[Provided records — start]

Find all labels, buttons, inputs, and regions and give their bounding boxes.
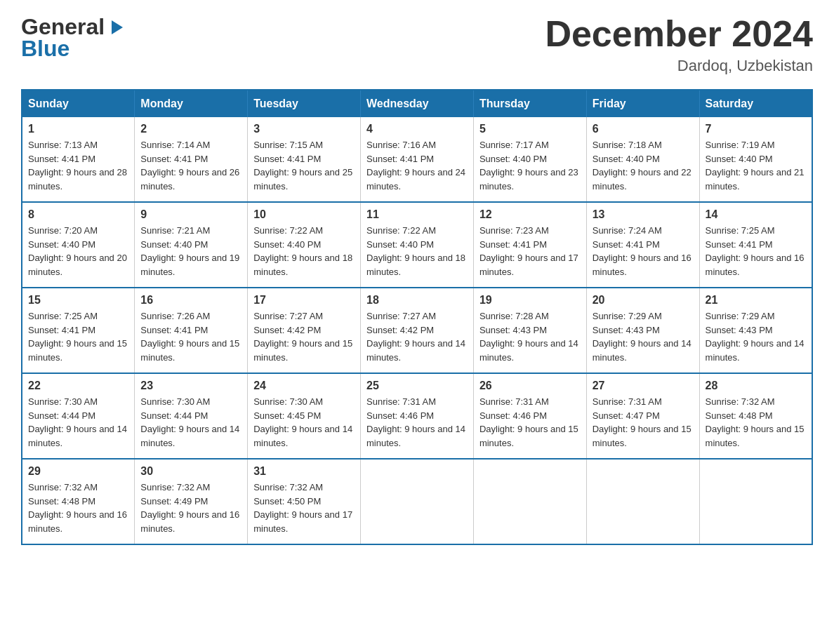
calendar-cell: 20Sunrise: 7:29 AMSunset: 4:43 PMDayligh… <box>586 288 699 373</box>
calendar-cell: 26Sunrise: 7:31 AMSunset: 4:46 PMDayligh… <box>473 373 586 459</box>
page-subtitle: Dardoq, Uzbekistan <box>545 57 813 75</box>
day-number: 27 <box>593 380 694 392</box>
day-info: Sunrise: 7:25 AMSunset: 4:41 PMDaylight:… <box>706 224 806 279</box>
calendar-body: 1Sunrise: 7:13 AMSunset: 4:41 PMDaylight… <box>22 117 812 544</box>
day-info: Sunrise: 7:24 AMSunset: 4:41 PMDaylight:… <box>593 224 694 279</box>
day-number: 12 <box>479 208 581 221</box>
calendar-cell: 12Sunrise: 7:23 AMSunset: 4:41 PMDayligh… <box>473 202 586 288</box>
calendar-cell: 19Sunrise: 7:28 AMSunset: 4:43 PMDayligh… <box>473 288 586 373</box>
day-info: Sunrise: 7:32 AMSunset: 4:50 PMDaylight:… <box>253 481 355 535</box>
calendar-cell: 25Sunrise: 7:31 AMSunset: 4:46 PMDayligh… <box>361 373 474 459</box>
calendar-cell: 31Sunrise: 7:32 AMSunset: 4:50 PMDayligh… <box>248 459 361 544</box>
day-info: Sunrise: 7:30 AMSunset: 4:45 PMDaylight:… <box>253 395 355 450</box>
day-number: 8 <box>28 208 128 221</box>
calendar-week-row: 1Sunrise: 7:13 AMSunset: 4:41 PMDaylight… <box>22 117 812 202</box>
day-number: 21 <box>706 294 806 307</box>
day-number: 5 <box>479 123 581 135</box>
day-number: 6 <box>593 123 694 135</box>
calendar-cell: 28Sunrise: 7:32 AMSunset: 4:48 PMDayligh… <box>699 373 812 459</box>
day-info: Sunrise: 7:31 AMSunset: 4:46 PMDaylight:… <box>479 395 581 450</box>
calendar-cell: 15Sunrise: 7:25 AMSunset: 4:41 PMDayligh… <box>22 288 135 373</box>
page-title: December 2024 <box>545 14 813 54</box>
day-number: 15 <box>28 294 128 307</box>
calendar-cell: 21Sunrise: 7:29 AMSunset: 4:43 PMDayligh… <box>699 288 812 373</box>
calendar-cell: 2Sunrise: 7:14 AMSunset: 4:41 PMDaylight… <box>135 117 248 202</box>
calendar-cell: 1Sunrise: 7:13 AMSunset: 4:41 PMDaylight… <box>22 117 135 202</box>
day-number: 24 <box>253 380 355 392</box>
day-info: Sunrise: 7:21 AMSunset: 4:40 PMDaylight:… <box>140 224 241 279</box>
day-info: Sunrise: 7:31 AMSunset: 4:46 PMDaylight:… <box>366 395 468 450</box>
calendar-cell: 17Sunrise: 7:27 AMSunset: 4:42 PMDayligh… <box>248 288 361 373</box>
calendar-cell: 8Sunrise: 7:20 AMSunset: 4:40 PMDaylight… <box>22 202 135 288</box>
day-number: 30 <box>140 465 241 478</box>
day-info: Sunrise: 7:32 AMSunset: 4:49 PMDaylight:… <box>140 481 241 535</box>
calendar-cell: 23Sunrise: 7:30 AMSunset: 4:44 PMDayligh… <box>135 373 248 459</box>
day-info: Sunrise: 7:25 AMSunset: 4:41 PMDaylight:… <box>28 309 128 364</box>
day-number: 16 <box>140 294 241 307</box>
day-number: 23 <box>140 380 241 392</box>
calendar-cell: 13Sunrise: 7:24 AMSunset: 4:41 PMDayligh… <box>586 202 699 288</box>
calendar-cell: 29Sunrise: 7:32 AMSunset: 4:48 PMDayligh… <box>22 459 135 544</box>
day-number: 26 <box>479 380 581 392</box>
day-of-week-header: Monday <box>135 90 248 117</box>
day-info: Sunrise: 7:26 AMSunset: 4:41 PMDaylight:… <box>140 309 241 364</box>
day-number: 29 <box>28 465 128 478</box>
calendar-cell: 27Sunrise: 7:31 AMSunset: 4:47 PMDayligh… <box>586 373 699 459</box>
svg-marker-0 <box>112 20 123 34</box>
calendar-header: SundayMondayTuesdayWednesdayThursdayFrid… <box>22 90 812 117</box>
calendar-cell: 10Sunrise: 7:22 AMSunset: 4:40 PMDayligh… <box>248 202 361 288</box>
day-info: Sunrise: 7:30 AMSunset: 4:44 PMDaylight:… <box>28 395 128 450</box>
day-of-week-header: Sunday <box>22 90 135 117</box>
day-number: 14 <box>706 208 806 221</box>
calendar-cell: 14Sunrise: 7:25 AMSunset: 4:41 PMDayligh… <box>699 202 812 288</box>
day-info: Sunrise: 7:22 AMSunset: 4:40 PMDaylight:… <box>253 224 355 279</box>
day-info: Sunrise: 7:19 AMSunset: 4:40 PMDaylight:… <box>706 138 806 193</box>
day-info: Sunrise: 7:13 AMSunset: 4:41 PMDaylight:… <box>28 138 128 193</box>
day-number: 2 <box>140 123 241 135</box>
calendar-cell: 3Sunrise: 7:15 AMSunset: 4:41 PMDaylight… <box>248 117 361 202</box>
day-of-week-header: Saturday <box>699 90 812 117</box>
day-info: Sunrise: 7:27 AMSunset: 4:42 PMDaylight:… <box>366 309 468 364</box>
day-info: Sunrise: 7:17 AMSunset: 4:40 PMDaylight:… <box>479 138 581 193</box>
day-info: Sunrise: 7:29 AMSunset: 4:43 PMDaylight:… <box>593 309 694 364</box>
calendar-cell <box>699 459 812 544</box>
day-number: 17 <box>253 294 355 307</box>
day-info: Sunrise: 7:28 AMSunset: 4:43 PMDaylight:… <box>479 309 581 364</box>
calendar-week-row: 22Sunrise: 7:30 AMSunset: 4:44 PMDayligh… <box>22 373 812 459</box>
day-info: Sunrise: 7:22 AMSunset: 4:40 PMDaylight:… <box>366 224 468 279</box>
day-of-week-header: Wednesday <box>361 90 474 117</box>
day-info: Sunrise: 7:31 AMSunset: 4:47 PMDaylight:… <box>593 395 694 450</box>
calendar-cell: 16Sunrise: 7:26 AMSunset: 4:41 PMDayligh… <box>135 288 248 373</box>
day-number: 1 <box>28 123 128 135</box>
calendar-cell: 18Sunrise: 7:27 AMSunset: 4:42 PMDayligh… <box>361 288 474 373</box>
title-area: December 2024 Dardoq, Uzbekistan <box>545 14 813 75</box>
day-number: 9 <box>140 208 241 221</box>
day-number: 3 <box>253 123 355 135</box>
calendar-cell: 5Sunrise: 7:17 AMSunset: 4:40 PMDaylight… <box>473 117 586 202</box>
day-info: Sunrise: 7:30 AMSunset: 4:44 PMDaylight:… <box>140 395 241 450</box>
day-of-week-header: Tuesday <box>248 90 361 117</box>
calendar-week-row: 8Sunrise: 7:20 AMSunset: 4:40 PMDaylight… <box>22 202 812 288</box>
header-row: SundayMondayTuesdayWednesdayThursdayFrid… <box>22 90 812 117</box>
day-number: 7 <box>706 123 806 135</box>
day-number: 28 <box>706 380 806 392</box>
day-info: Sunrise: 7:15 AMSunset: 4:41 PMDaylight:… <box>253 138 355 193</box>
calendar-table: SundayMondayTuesdayWednesdayThursdayFrid… <box>21 89 813 545</box>
calendar-cell <box>361 459 474 544</box>
day-info: Sunrise: 7:14 AMSunset: 4:41 PMDaylight:… <box>140 138 241 193</box>
calendar-cell: 4Sunrise: 7:16 AMSunset: 4:41 PMDaylight… <box>361 117 474 202</box>
calendar-cell: 11Sunrise: 7:22 AMSunset: 4:40 PMDayligh… <box>361 202 474 288</box>
day-number: 20 <box>593 294 694 307</box>
day-number: 4 <box>366 123 468 135</box>
day-info: Sunrise: 7:27 AMSunset: 4:42 PMDaylight:… <box>253 309 355 364</box>
calendar-cell: 22Sunrise: 7:30 AMSunset: 4:44 PMDayligh… <box>22 373 135 459</box>
day-info: Sunrise: 7:16 AMSunset: 4:41 PMDaylight:… <box>366 138 468 193</box>
calendar-cell: 9Sunrise: 7:21 AMSunset: 4:40 PMDaylight… <box>135 202 248 288</box>
calendar-cell: 30Sunrise: 7:32 AMSunset: 4:49 PMDayligh… <box>135 459 248 544</box>
day-number: 22 <box>28 380 128 392</box>
day-info: Sunrise: 7:32 AMSunset: 4:48 PMDaylight:… <box>28 481 128 535</box>
logo: General Blue <box>21 14 127 62</box>
calendar-week-row: 15Sunrise: 7:25 AMSunset: 4:41 PMDayligh… <box>22 288 812 373</box>
calendar-week-row: 29Sunrise: 7:32 AMSunset: 4:48 PMDayligh… <box>22 459 812 544</box>
calendar-cell <box>586 459 699 544</box>
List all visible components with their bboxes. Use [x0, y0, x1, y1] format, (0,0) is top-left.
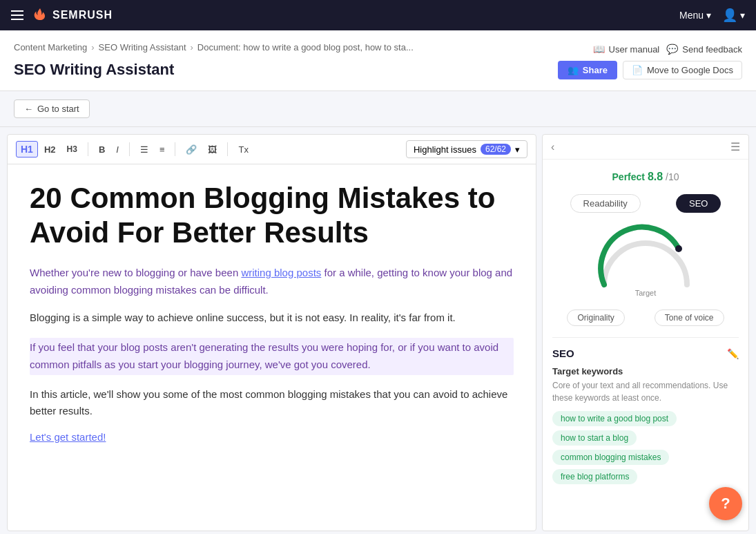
help-button[interactable]: ? [709, 487, 742, 520]
toolbar-divider-3 [175, 142, 175, 156]
arrow-left-icon: ← [24, 104, 33, 114]
score-denom: /10 [666, 171, 679, 182]
semrush-flame-icon [32, 7, 48, 23]
ordered-list-button[interactable]: ☰ [135, 142, 153, 158]
highlight-chevron-icon: ▾ [515, 144, 520, 155]
bold-button[interactable]: B [94, 142, 110, 158]
share-button[interactable]: 👥 Share [558, 61, 617, 79]
right-panel-content: Perfect 8.8 /10 Readability SEO [543, 160, 748, 531]
breadcrumb-content-marketing[interactable]: Content Marketing [14, 42, 87, 53]
user-manual-label: User manual [609, 44, 660, 55]
document-title: 20 Common Blogging Mistakes to Avoid For… [30, 181, 514, 251]
semrush-logo[interactable]: SEMRUSH [32, 7, 113, 23]
issue-count-badge: 62/62 [481, 144, 511, 155]
highlight-issues-button[interactable]: Highlight issues 62/62 ▾ [406, 140, 527, 158]
share-label: Share [583, 65, 608, 75]
send-feedback-label: Send feedback [682, 44, 742, 55]
user-chevron: ▾ [740, 10, 745, 21]
seo-title: SEO [552, 347, 574, 359]
breadcrumb: Content Marketing › SEO Writing Assistan… [14, 42, 414, 53]
main-layout: H1 H2 H3 B I ☰ ≡ 🔗 🖼 Tx Highlight i [0, 127, 756, 534]
nav-left: SEMRUSH [11, 7, 113, 23]
keyword-tag-3: free blog platforms [552, 469, 637, 484]
format-group: B I [94, 142, 124, 158]
keyword-tag-0: how to write a good blog post [552, 411, 677, 426]
breadcrumb-sep-1: › [91, 42, 94, 53]
feedback-icon: 💬 [666, 44, 678, 55]
go-to-start-button[interactable]: ← Go to start [14, 99, 90, 118]
keyword-tags: how to write a good blog post how to sta… [552, 411, 739, 484]
page-title: SEO Writing Assistant [14, 61, 174, 79]
score-prefix: Perfect [612, 171, 645, 182]
sub-header: Content Marketing › SEO Writing Assistan… [0, 30, 756, 91]
h3-button[interactable]: H3 [62, 142, 82, 157]
image-button[interactable]: 🖼 [203, 142, 222, 158]
svg-point-0 [675, 245, 682, 252]
book-icon: 📖 [593, 44, 605, 55]
target-label: Target [635, 289, 657, 297]
sub-header-row: SEO Writing Assistant 👥 Share 📄 Move to … [14, 61, 742, 79]
insert-group: 🔗 🖼 [181, 142, 222, 158]
tab-seo[interactable]: SEO [676, 194, 721, 213]
paragraph-2: Blogging is a simple way to achieve onli… [30, 309, 514, 327]
italic-button[interactable]: I [111, 142, 124, 158]
edit-icon[interactable]: ✏️ [727, 348, 739, 359]
unordered-list-button[interactable]: ≡ [155, 142, 170, 158]
score-section: Perfect 8.8 /10 [552, 171, 739, 183]
paragraph-4: In this article, we'll show you some of … [30, 386, 514, 421]
breadcrumb-seo-writing[interactable]: SEO Writing Assistant [99, 42, 186, 53]
hamburger-menu[interactable] [11, 10, 23, 20]
menu-chevron: ▾ [706, 10, 711, 21]
semrush-text: SEMRUSH [52, 9, 113, 21]
top-nav: SEMRUSH Menu ▾ 👤 ▾ [0, 0, 756, 30]
share-icon: 👥 [568, 65, 579, 75]
user-manual-button[interactable]: 📖 User manual [593, 44, 660, 55]
keyword-tag-2: common blogging mistakes [552, 450, 669, 465]
right-panel-header: ‹ ☰ [543, 135, 748, 160]
menu-button[interactable]: Menu ▾ [679, 10, 711, 21]
seo-section-header: SEO ✏️ [552, 347, 739, 359]
intro-paragraph: Whether you're new to blogging or have b… [30, 265, 514, 299]
toolbar-divider-1 [88, 142, 88, 156]
panel-menu-button[interactable]: ☰ [730, 140, 740, 153]
gauge-svg [590, 222, 701, 292]
toolbar-divider-4 [227, 142, 228, 156]
highlight-issues-label: Highlight issues [414, 144, 476, 155]
menu-label: Menu [679, 10, 704, 21]
clear-format-button[interactable]: Tx [233, 142, 253, 158]
score-number: 8.8 [648, 171, 663, 182]
h1-button[interactable]: H1 [16, 141, 38, 158]
go-to-start-label: Go to start [37, 104, 79, 114]
sub-header-actions: 📖 User manual 💬 Send feedback [593, 44, 742, 55]
toolbar: H1 H2 H3 B I ☰ ≡ 🔗 🖼 Tx Highlight i [8, 135, 536, 164]
nav-right: Menu ▾ 👤 ▾ [679, 8, 745, 23]
writing-blog-posts-link[interactable]: writing blog posts [241, 267, 321, 278]
tab-originality[interactable]: Originality [567, 309, 624, 326]
editor-content[interactable]: 20 Common Blogging Mistakes to Avoid For… [8, 164, 536, 531]
toolbar-divider-2 [129, 142, 130, 156]
right-panel: ‹ ☰ Perfect 8.8 /10 Readability SEO [542, 134, 749, 531]
main-tabs: Readability SEO [552, 194, 739, 213]
score-label: Perfect 8.8 /10 [552, 171, 739, 183]
tab-readability[interactable]: Readability [570, 194, 641, 213]
list-group: ☰ ≡ [135, 142, 170, 158]
keyword-tag-1: how to start a blog [552, 430, 637, 446]
tab-tone-of-voice[interactable]: Tone of voice [655, 309, 724, 326]
paragraph-3: If you feel that your blog posts aren't … [30, 338, 514, 375]
seo-section: SEO ✏️ Target keywords Core of your text… [552, 337, 739, 484]
h2-button[interactable]: H2 [39, 142, 61, 158]
send-feedback-button[interactable]: 💬 Send feedback [666, 44, 742, 55]
target-keywords-title: Target keywords [552, 366, 739, 376]
target-keywords-desc: Core of your text and all recommendation… [552, 379, 739, 404]
sub-tabs: Originality Tone of voice [552, 309, 739, 326]
intro-text-before: Whether you're new to blogging or have b… [30, 267, 241, 278]
heading-group: H1 H2 H3 [16, 141, 82, 158]
panel-collapse-button[interactable]: ‹ [551, 141, 554, 153]
move-to-google-docs-button[interactable]: 📄 Move to Google Docs [623, 61, 742, 79]
cta-link[interactable]: Let's get started! [30, 431, 106, 443]
gauge-chart: Target [552, 222, 739, 304]
user-button[interactable]: 👤 ▾ [722, 8, 745, 23]
google-docs-icon: 📄 [632, 65, 643, 75]
google-docs-label: Move to Google Docs [647, 65, 733, 75]
link-button[interactable]: 🔗 [181, 142, 202, 158]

[Provided records — finish]

> [Task description]:
Find the string "your" in the data. Report each line it appears in.

> [Finished task]:
paragraph-3: If you feel that your blog posts aren't … [30, 338, 514, 375]
seo-section: SEO ✏️ Target keywords Core of your text… [552, 337, 739, 484]
target-keywords-desc: Core of your text and all recommendation… [552, 379, 739, 404]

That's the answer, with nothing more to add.